The banking system, the economic territory of the national system of payments, was put in foreigners' hands, the only such case in the world.
Mexican petroleum wound up being processed by multinationals, and the riches generated were consumed by the running cost of bureaucracy.
Even though Ernesto Zedillo understood the signs of the times, and in respecting the results in the 2000 presidential election he de-pressurized the discontent generated by the recurrent crisis, the political transition was aborted.
Vicente Fox remained trapped in the same fears that Francisco I. Madero had. Subjugated by the interests that refused to give up their spaces to make way for the nation's new model and letting a Ouija board determine the nation's destiny.
The "Administration of Change's" hopeful horizon ran into the president's incapacity to dismantle the complex network of interests that, faced with the lack of will and decision, returned to the hands of the Salinistas.
The modern Limantours took possession of the national Treasury, and the axis of power moved from Los Pinos [the president's residence] to the unions, the media, the monopolist businessmen's offices, and the residences of ex-presidents. To all of those who benefited from the old system. The kidnapping of Felipe Calderon through PRIista electoral favors in order to legitimize his win forced him to cede the urgencies of profound changes, those that demanded a revolution of consciences and a shaking-off of the elite's privileges.
And while the nation is kidnapped by private monopolies, by official [government-controlled] unions, by political parties, and by the Congress who take away whatever margin of maneuvering that channels Mexico towards progress and liberty, which, undoubtedly, is deserved when it takes its place amongst the greats in the 21st century.

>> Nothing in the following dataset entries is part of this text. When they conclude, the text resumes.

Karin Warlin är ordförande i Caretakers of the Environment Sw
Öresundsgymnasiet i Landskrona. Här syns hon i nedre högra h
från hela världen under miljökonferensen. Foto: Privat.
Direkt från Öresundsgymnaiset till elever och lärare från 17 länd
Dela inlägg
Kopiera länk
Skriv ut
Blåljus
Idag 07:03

That's why the year 2010 that begins today is more than just a symbolic date. Because, with other names, the landowners and the day laborers persist.
Because with different clothing, those who feel that the nation has been deeded to them survive.

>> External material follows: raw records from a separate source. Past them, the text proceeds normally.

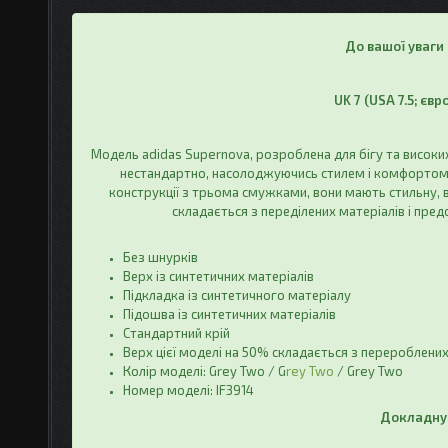
До вашої уваги
UK 7 (
USA
7.5; євр
Модель adidas Supernova, розроблена для бігу та високих
нестандартно, насолоджуючись стилем і комфортом
конструкції з трьома смужками, вони мають стильну, 
складається з переділених матеріалів і пре
Без шнурків
Верх із синтетичних матеріалів
Підкладка із синтетичного матеріалу
Підошва із синтетичних матеріалів
Стандартний крій
Верх цієї моделі на 50% складається з перероблени
Колір моделі: Grey Two / G
rey Two
/ Grey Two
Номер моделі: IF3914
Докладну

A new revolution becomes indispensable in order to alter the course of history that is being shaped with a very unhappy ending.
To close the eyes to this reality is to bet on a new outburst, a new uprising without control. Because in contrast to the times of the Independence and the Revolution, today the conditions exist to develop a movement that is not armed, but rather a revolution of national consciousness.
A real and substantial change in the national attitude in order to set specific reforms that break up the circles of political, economic, union, and media privilege which inhibit the development of a Mexico that urgently needs to recuperate its global position, which today is taking a nose-dive.
It is curious that without insurgencies or confrontations, Latin American nations such as Chile and Brazil, with leftist governments, are achieving in just a few years a real modification of their political and economic systems, positively reflected in the war on poverty and the recuperation of hope in the national spirit.
That's why Reporte Indigo today invited Francisco Martin Moreno, one of Mexico's most read historians and writers. To make an evaluation of the conditions of the conditions that existed in 1810, in 1910, and those that prevail in 2010.
The author of Mexico Negro and Mexico Mutilado also dialogued about the peculiarities of the insurgent movements and the conditions under which we are currently living with three top-notch historians: Patricia Galeana, Enrique Serna, and Alejandro Rosas.
In the dawn of the bicentennial of our Independence and the centennial of the Revolution, we invite you to reflect together with us about where we are and where we want to go.
About how to take advantage of the vast natural wealth, the immense agricultural expanses, the forests, the coastlines and the seas, to generate the wealth necessary to rescue millions of fellow countrymen from misery.
But above all, to try to debate what we need to do to avoid the repetition of the violent cycle that dominated the past two centuries. We still have time to change history.